The Washington Redskins lost yet another one of their former draft picks Wednesday, adding to a growing total this offseason. In most cases, letting their own guys go made sense -- they'll save money and be replaced by other homegrown talent.
But the result is that they now have only one player left from their eight-member class of 2014, and just six out of 17 players combined from the 2015-16 draft classes (run by former general manager Scot McCloughan). All 10 members of last year's class remain. They have four players remaining from the 2010-13 classes.
The silver lining for Washington: Other teams value the Redskins' former picks; too often the Redskins' castaway draft picks weren't wanted. But having so few picks left from three recent classes is tough, even if most of the losses can be justified.
Here's what they've lost from their last four draft classes:
Safety Su'a Cravens (second round, 2016): They traded him Wednesday to the Denver Broncos. It was a necessary move for both parties. Cravens wanted a fresh start; the Redskins didn't feel they could trust him to not walk away again.
How they're replacing: With second-year Montae Nicholson, who played well in the six games he was healthy last season. The Redskins also could add another safety in the draft -- Derwin James or Minkah Fitzpatrick might be too hard for them to pass on at 13. If Nicholson stays healthy or they add one of these other two players, the Redskins will be in good shape.
Linebacker Trent Murphy (second round, 2014): He signed a three-year deal with the Buffalo Bills worth $7.5 million per year with $10.375 million in guaranteed money. The Redskins weren't going to pay that amount of cash for a No. 3 outside linebacker; he'll start in Buffalo. Murphy made steady progress his first three years, culminating in nine sacks two years ago. But he's coming off a torn ACL and the fear of another PED suspension will hang over him.
How they're replacing: With their 2017 second-round pick Ryan Anderson and newly signed Pernell McPhee. Anderson showed little as a pass-rusher his first season and needs to make a big jump. McPhee was signed to a one-year deal and will count only $1.7 million on the cap. He offers similar qualities to Murphy in terms of size and an ability to play inside in some sub-packages.
Corner Bashaud Breeland (fourth round, 2014): He remains unsigned after failing a physical in Carolina, but he won't be returning to Washington. Breeland's original deal with the Carolina Panthers was for three years but in essence was for one year and $9.4 million. The Redskins already have one high-priced corner in Josh Norman, who will count $17 million against their cap in 2018.
How they're replacing: With more homegrown talent: Quinton Dunbar (undrafted free agent in 2015) and Fabian Moreau (third-round pick 2017). Moreau played sparingly as a rookie, largely because of the players in front of him. But if he comes through, then they've replaced Breeland with a cheaper and possibly more talented option. Just in case, they signed Orlando Scandrick. He can play outside if the other two aren't ready. And if they're not? There could be issues.

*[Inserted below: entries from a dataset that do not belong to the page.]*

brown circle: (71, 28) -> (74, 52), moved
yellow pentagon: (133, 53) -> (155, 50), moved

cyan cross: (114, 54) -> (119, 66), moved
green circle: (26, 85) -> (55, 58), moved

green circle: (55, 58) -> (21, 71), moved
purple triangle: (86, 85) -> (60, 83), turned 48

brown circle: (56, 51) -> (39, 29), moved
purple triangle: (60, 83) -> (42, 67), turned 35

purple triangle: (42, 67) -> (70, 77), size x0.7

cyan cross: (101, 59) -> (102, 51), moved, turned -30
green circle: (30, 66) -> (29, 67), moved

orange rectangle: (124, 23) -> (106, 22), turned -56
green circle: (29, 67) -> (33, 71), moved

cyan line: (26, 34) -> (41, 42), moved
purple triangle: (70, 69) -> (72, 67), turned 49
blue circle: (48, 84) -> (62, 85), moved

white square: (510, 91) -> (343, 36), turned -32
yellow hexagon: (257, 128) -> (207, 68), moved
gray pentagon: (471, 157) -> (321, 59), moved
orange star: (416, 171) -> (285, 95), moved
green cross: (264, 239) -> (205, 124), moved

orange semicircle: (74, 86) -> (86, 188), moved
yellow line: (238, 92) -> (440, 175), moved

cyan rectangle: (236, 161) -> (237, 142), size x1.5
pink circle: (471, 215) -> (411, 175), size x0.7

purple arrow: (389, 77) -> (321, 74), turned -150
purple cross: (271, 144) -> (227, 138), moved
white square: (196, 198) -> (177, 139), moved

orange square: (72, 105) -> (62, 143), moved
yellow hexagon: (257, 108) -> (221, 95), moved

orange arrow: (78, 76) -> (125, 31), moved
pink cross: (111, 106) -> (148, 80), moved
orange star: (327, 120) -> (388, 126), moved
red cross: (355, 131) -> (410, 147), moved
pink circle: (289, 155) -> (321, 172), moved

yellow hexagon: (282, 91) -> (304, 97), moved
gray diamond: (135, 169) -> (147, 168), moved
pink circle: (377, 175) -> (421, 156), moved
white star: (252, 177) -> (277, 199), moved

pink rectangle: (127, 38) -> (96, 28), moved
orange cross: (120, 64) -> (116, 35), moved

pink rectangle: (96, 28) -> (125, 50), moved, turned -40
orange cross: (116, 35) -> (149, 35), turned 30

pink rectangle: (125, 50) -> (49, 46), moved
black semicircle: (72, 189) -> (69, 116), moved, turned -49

Corner Kendall Fuller (third round, 2016): This was the toughest loss. Fuller was included in the trade for quarterback Alex Smith. Fuller was the sort of player you want: a smart student of the game who made plays. He was their corner who made the most impact. He was a slot corner in Washington, though the Kansas City Chiefs will try him outside.
How they're replacing: With Scandrick. He made his name in Dallas playing in the slot. Scandrick, 31, also will be a good mentor to the other young corners and is considered a smart player. The question surrounds his durability after missing all of 2015 with a knee injury and then nine games combined the past two years.
Center Spencer Long (third round, 2014): He signed with the New York Jets, receiving a four-year deal worth $6.85 million annually with $9 million guaranteed. A year ago the Redskins called Long their center of the future. That ended fast. They did make him an offer before last season.
How they're replacing: With last year's sixth-round pick, Chase Roullier. Because of Long's leg injuries, Roullier ended up starting seven games. It's not set in stone that he'll start, but his solid performance as a rookie convinced the Redskins they did not have to pay a lot to keep Long.
Receiver Ryan Grant (fifth round, 2014): He signed a deal with the Baltimore Ravens that averaged $7 million per year -- until he failed a physical. He later signed a one-year deal worth up to $5 million with the Indianapolis Colts, all of it guaranteed. The coaches loved Grant, but he would have been a fourth receiver in Washington. He's a terrific worker and excellent route runner, but the Redskins wanted more speed at his position.
How they're replacing: They signed Paul Richardson to a five-year deal worth up to $40 million. He's more explosive than Grant. The Redskins also re-signed veteran Brian Quick, though he's not a lock to make the roster considering he received only $60,000 in guaranteed money on his one-year contract. They also were encouraged by the progress of last year's sixth-round pick, Robert Davis. He's not ready for a huge role, but he does offer size (6-foot-3, 217 pounds) and speed (4.44 seconds in the 40-yard dash).